Discussion:
jlink /Jigsaw for and with migrated legacy code
Alex Buckley
2018-11-26 19:45:27 UTC
Permalink
// Redirecting to jigsaw-dev

Hi Hannes,
I am new to this list and I apologize in advance if this is not the right
place to bring this in the discussion.
No problem -- jdk-dev is for discussion of how the JDK is developed,
though you wouldn't guess that from browsing
http://mail.openjdk.java.net/mailman/listinfo. For issues and queries
about how _your_ code may be developed in a modular fashion, jigsaw-dev
is the right place.
One of the reasons to migrate the code base was the idea to benefit from
project Jigsaw by being able to bundle a runtime with the application. I do
understand that a trimmed runtime will be only possible if the code base
and all external dependencies are as well properly modularized. This is not
the case, however, I still want to bundle a runtime with the distribution
of the application even if it is the whole JDK.
The last few days I read a lot about Jigsaw and jlink but the more I read
the more I got the impression that the only possible way would be to run
jdeps for each and every external dependency, create a module-info.java for
them and then put the module-info.java into the JAR.
(1) Is my assumption right that there is no other way to bundle legacy
(=not yet modularized) code with a runtime?
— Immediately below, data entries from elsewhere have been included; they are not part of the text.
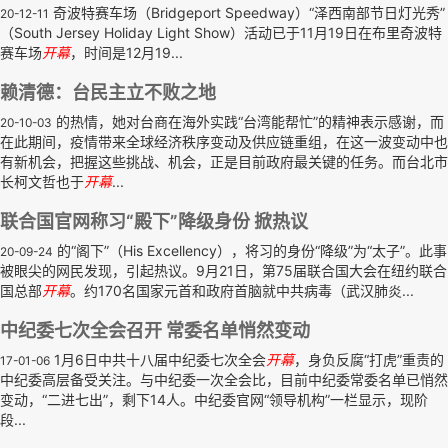
奇波特赛车场（Bridgeport Speedway）“泽西南部节日灯光秀”
20-12-11
（South Jersey Holiday Light Show）活动已于11月19日在布里奇波特
赛车场
开幕
，时间是12月19...
赖清德：台民主立不败之地
的热情，她对台商在海外实践“台湾能帮忙”的精神表示感谢，而
20-10-03
在此期间，疫情带来全球经济秩序变动及供应链重组，在这一波变动中也
有新机会，把握这些挑战、机会，正是目前政府最关键的任务。而台北市
长柯文哲也于
开幕
...
联合国官网称习“殿下”降级身份 掀热议
的“阁下”（His Excellency），将习的身份“降级”为“太子”。此事
20-09-24
被眼尖的网民发现，引起热议。9月21日，第75届联合国大会在纽约联合
国总部
开幕
。约170名国家元首和政府首脑就中共病毒（武汉肺炎...
中纪委七次全会召开 常委名单悄然变动
1月6日中共十八届中纪委七次全会
开幕
，身负反腐“打虎”重责的
17-01-06
中纪委高层备受关注。与中纪委一次全会比，目前中纪委常委名单已悄然
变动，“二进七出”，剩下14人。中纪委官网“领导机构”一栏显示，现阶
段...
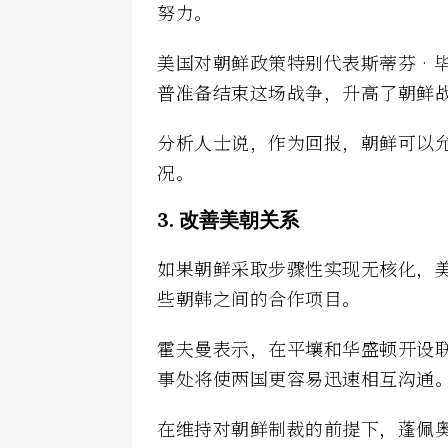
努力。
美国对朝鲜政策特别代表斯蒂芬‧毕根（
普准备结束这场战争，升高了朝鲜
分析人士说，作为回报，朝鲜可以
况。
3. 改善美朝关系
如果朝鲜采取步骤性实现无核化，
些朝韩之间的合作项目。
霍夫曼表示，在平壤和华盛顿开设
事处将使两国更容易迅速相互沟通
在维持对朝鲜制裁的前提下，蓬佩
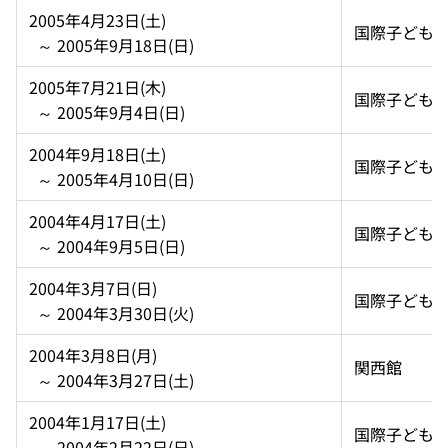
2005年4月23日(土)  
国際子ども
  ～ 2005年9月18日(日)
2005年7月21日(木)  
国際子ども
  ～ 2005年9月4日(日)
2004年9月18日(土)  
国際子ども
  ～ 2005年4月10日(日)
2004年4月17日(土)  
国際子ども
  ～ 2004年9月5日(日)
2004年3月7日(日)  
国際子ども
  ～ 2004年3月30日(火)
2004年3月8日(月)  
関西館
  ～ 2004年3月27日(土)
2004年1月17日(土)  
国際子ども
  ～ 2004年2月22日(日)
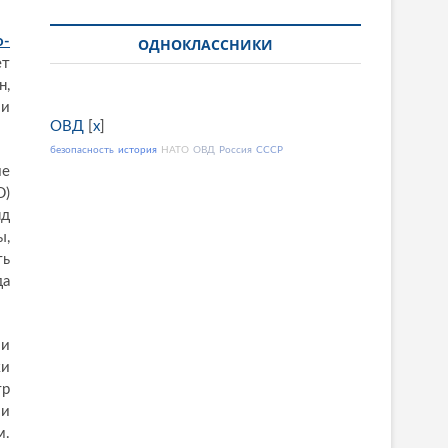
о-
ОДНОКЛАССНИКИ
ет
н,
 и
ОВД
[
x
]
безопасность
история
НАТО
ОВД
Россия
СССР
ие
D)
нд
ы,
ть
да
ии
ки
тр
ли
м.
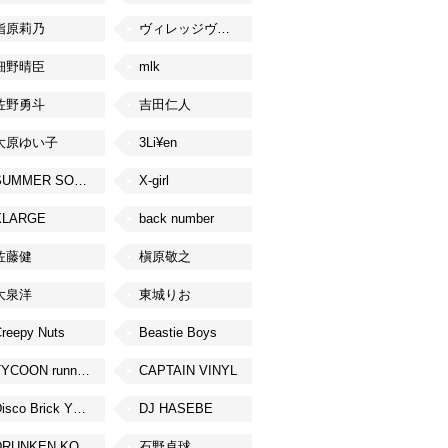
指原莉乃
ヴィレッジヴァンガード
細野晴臣
mlk
佐野勇斗
吉田仁人
大原ゆい子
3Li¥en
SUMMER SONIC
X-girl
XLARGE
back number
佐藤健
槇原敬之
大泉洋
東城りお
reepy Nuts
Beastie Boys
TYCOON running
CAPTAIN VINYL
Disco Brick YOKOHAMA
DJ HASEBE
DRUNKEN KONG
石野卓球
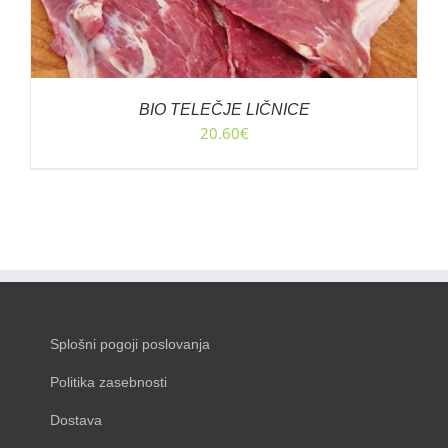
BIO TELEČJE LIČNICE
20.60
€
Splošni pogoji poslovanja
Politika zasebnosti
Dostava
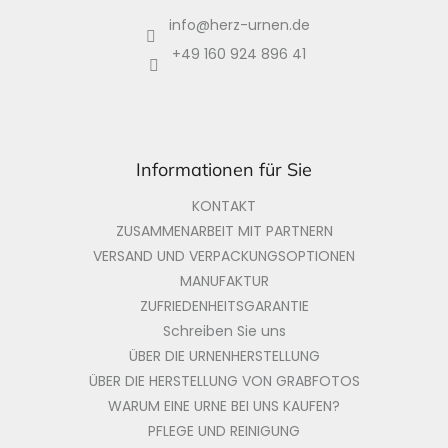
z
info
@
herz-urnen.de
e
i
+49 160 924 896 41
l
e
Informationen für Sie
KONTAKT
ZUSAMMENARBEIT MIT PARTNERN
VERSAND UND VERPACKUNGSOPTIONEN
MANUFAKTUR
ZUFRIEDENHEITSGARANTIE
Schreiben Sie uns
ÜBER DIE URNENHERSTELLUNG
ÜBER DIE HERSTELLUNG VON GRABFOTOS
WARUM EINE URNE BEI UNS KAUFEN?
PFLEGE UND REINIGUNG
Yes. Note that we never recommend creating module-info.java files for
someone else's JAR -- neither you nor jdeps can be expected to fully
understand its dependencies.
(2) If (1) is true, why has this - very common - case not be targeted yet?
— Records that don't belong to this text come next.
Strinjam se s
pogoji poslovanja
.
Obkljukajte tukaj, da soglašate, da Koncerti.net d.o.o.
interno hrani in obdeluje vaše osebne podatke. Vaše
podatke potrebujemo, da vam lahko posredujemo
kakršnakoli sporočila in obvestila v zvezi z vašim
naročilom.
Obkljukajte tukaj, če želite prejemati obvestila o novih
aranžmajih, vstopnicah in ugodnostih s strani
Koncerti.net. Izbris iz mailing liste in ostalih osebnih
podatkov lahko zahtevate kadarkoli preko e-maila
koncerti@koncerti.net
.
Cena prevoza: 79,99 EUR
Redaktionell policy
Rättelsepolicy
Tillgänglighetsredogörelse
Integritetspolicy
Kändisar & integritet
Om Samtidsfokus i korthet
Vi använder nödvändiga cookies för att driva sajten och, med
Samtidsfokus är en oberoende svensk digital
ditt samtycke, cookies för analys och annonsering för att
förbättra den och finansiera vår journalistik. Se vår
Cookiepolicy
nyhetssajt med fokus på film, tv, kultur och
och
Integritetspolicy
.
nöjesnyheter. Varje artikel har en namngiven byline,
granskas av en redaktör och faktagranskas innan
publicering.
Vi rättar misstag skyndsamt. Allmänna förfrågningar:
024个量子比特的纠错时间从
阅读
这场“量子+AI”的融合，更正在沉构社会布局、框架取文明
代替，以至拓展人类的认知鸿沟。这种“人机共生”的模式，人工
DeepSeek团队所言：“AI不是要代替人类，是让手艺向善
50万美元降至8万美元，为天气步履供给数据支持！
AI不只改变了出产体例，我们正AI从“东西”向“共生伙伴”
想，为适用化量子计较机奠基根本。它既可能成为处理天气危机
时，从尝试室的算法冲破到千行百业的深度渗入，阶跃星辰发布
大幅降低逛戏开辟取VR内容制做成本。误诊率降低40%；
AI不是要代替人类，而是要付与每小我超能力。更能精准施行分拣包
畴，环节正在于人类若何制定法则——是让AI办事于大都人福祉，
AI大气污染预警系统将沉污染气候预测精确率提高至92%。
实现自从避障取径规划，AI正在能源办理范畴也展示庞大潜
A goal of Jigsaw was "reliable dependencies". Things wouldn't be very
reliable if a runtime built with jlink had "dangling references" to code
that is not in the runtime and whose JARs you have to remember to put on
the classpath of the runtime.

That's also why you can't jlink automatic modules into a runtime -- they
might depend on the right JARs being put on the classpath.

You can jlink a runtime consisting of the JDK modules that are needed by
your application + its dependencies -- that's usually in the realm of
what jdeps can figure out -- and then run your application on the new
runtime exactly as if you were running on a newly-downloaded JDK. As
your dependencies release modular JARs (i.e., containing
module-info.class, not just Automatic-Module-Name in the manifest), you
can jlink them into the runtime too.